Claudia Sheinbaum mantiene diálogo al más alto nivel, y ha mostrado disposición para cooperar en materia de narcotráfico y migración, sin dejar de señalar la responsabilidad de Estados Unidos en el combate al narcotráfico dentro de su territorio, y en la llegada de armas a nuestro país. El gobierno de México ha señalado la falta de reciprocidad en la relación; por ejemplo, en las 269 solicitudes de extradición realizadas, 36 de las cuales fueron rechazadas, y 183 restantes se encuentran pendientes de ser procesadas. Un resultado claro, cero extradiciones desde el 1 de diciembre de 2018 a mayo de 2026; ocho años y medio de nula cooperación de Estados Unidos con México.
En un negociante inescrupuloso como Donald Trump es imposible confiar, es capaz de mostrar respeto e incluso admiración, como lo hizo ante Xi Jinping en su más reciente visita a China, manteniendo una retórica de diálogo y entendimiento; mientras, subrepticiamente movía los hilos de sus títeres sudamericanos y enviaba a Santiago Peña, presidente de Paraguay, de visita oficial a Taiwán. La tradicionalmente ambigua diplomacia mercenaria de la Casa Blanca.
Oficialmente, Washington reconoce los avances obtenidos a partir del trabajo coordinado con las autoridades mexicanas del orden federal. Empero, a espaldas del gobierno de Claudia Sheinbaum, negocia acuerdos ilegales a nivel estatal, como en Chihuahua, para infiltrar a sus agencias de espionaje. Una avanzada para controlar, a como dé lugar, las riquezas energéticas de México: petróleo y litio, e impulsar intereses corporativos estadunidenses. El de la minería, que desplaza comunidades indígenas en la Montaña Baja de Guerrero, o la planta de metanol en Ahome, Sinaloa, detrás de la que hay capital estadunidense y del Banco Mundial. Como en toda América Latina, Trump busca revivir el caduco modelo neoliberal de subordinación y saqueo que en nuestro país mejor encarnan los gobiernos panistas.
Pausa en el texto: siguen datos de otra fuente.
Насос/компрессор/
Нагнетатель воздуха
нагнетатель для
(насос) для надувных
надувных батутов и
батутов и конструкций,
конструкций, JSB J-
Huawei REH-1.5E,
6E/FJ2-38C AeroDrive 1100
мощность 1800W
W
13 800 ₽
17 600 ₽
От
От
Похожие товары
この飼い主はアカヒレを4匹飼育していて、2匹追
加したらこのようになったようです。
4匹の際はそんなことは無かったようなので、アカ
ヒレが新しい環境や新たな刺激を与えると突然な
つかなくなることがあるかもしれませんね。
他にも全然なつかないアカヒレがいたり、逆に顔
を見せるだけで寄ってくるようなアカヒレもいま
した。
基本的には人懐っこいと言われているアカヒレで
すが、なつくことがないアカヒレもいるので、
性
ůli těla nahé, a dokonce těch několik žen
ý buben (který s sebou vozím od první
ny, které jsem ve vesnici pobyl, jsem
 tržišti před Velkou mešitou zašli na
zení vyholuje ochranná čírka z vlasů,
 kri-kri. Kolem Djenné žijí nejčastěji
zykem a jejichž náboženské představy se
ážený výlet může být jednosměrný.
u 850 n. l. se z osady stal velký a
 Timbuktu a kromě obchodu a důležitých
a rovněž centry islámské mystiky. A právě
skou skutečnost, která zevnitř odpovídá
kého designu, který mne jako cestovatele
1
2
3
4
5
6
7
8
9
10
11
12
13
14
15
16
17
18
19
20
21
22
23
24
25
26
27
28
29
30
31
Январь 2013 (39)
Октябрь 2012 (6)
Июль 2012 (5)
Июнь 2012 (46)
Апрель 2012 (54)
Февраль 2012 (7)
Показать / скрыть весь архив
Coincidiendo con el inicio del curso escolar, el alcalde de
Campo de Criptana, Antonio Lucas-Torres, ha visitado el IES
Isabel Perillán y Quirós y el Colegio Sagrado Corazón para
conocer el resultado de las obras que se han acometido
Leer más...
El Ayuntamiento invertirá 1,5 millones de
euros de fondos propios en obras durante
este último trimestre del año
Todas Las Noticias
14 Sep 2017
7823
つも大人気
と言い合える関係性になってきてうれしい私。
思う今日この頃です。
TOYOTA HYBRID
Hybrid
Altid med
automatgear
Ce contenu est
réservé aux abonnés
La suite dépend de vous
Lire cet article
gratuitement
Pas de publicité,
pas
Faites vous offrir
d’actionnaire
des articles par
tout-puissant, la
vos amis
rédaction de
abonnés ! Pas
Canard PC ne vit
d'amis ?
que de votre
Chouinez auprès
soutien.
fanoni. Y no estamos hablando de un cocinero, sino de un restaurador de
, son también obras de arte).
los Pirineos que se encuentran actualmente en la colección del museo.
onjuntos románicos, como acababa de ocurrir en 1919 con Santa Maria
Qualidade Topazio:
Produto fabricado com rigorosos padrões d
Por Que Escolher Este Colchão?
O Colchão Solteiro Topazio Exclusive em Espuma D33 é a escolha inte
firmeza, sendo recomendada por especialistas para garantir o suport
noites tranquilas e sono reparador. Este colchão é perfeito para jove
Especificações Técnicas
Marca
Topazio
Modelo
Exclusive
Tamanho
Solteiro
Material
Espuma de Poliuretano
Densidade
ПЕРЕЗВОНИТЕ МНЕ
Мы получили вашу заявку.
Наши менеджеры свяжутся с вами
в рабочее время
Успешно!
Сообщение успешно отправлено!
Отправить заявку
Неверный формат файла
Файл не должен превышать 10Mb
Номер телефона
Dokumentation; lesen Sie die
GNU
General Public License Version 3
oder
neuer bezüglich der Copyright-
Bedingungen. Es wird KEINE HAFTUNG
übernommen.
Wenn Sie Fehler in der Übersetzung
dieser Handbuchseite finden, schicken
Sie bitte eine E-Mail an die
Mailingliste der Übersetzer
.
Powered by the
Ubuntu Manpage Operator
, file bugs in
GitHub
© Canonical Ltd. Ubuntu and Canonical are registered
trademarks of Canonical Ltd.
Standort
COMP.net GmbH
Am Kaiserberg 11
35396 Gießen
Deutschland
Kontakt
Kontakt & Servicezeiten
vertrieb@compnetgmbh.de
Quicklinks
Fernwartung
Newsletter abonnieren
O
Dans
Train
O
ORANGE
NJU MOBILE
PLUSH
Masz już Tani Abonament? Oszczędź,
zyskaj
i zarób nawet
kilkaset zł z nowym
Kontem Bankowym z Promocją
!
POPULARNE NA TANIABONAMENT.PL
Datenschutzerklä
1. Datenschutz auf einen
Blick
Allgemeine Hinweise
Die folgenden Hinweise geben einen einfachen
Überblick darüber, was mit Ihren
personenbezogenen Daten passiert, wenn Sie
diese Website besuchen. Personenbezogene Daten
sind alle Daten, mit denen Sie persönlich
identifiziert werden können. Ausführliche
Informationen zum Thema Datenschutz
El sábado 30 de mayo, desde la comodidad que caracteriza la forma de hacer política de Acción Nacional, bajo techo y a puerta cerrada, Maru Campos reunió los apoyos de cadáveres políticos del viejo régimen neoliberal: Vicente Fox, Felipe Calderón y Santiago Creel. También hubo caras nuevas, como la de Jorge Romero, líder actual del Cártel Inmobiliario, que cobró vidas humanas durante el terremoto de 2017 y que es factor para la inflación de la vivienda y la gentrificación de la Ciudad de México. No tienen apoyo popular, confían en el respaldo que les ofrecen la CIA y la DEA, pero “Roma no paga traidores”.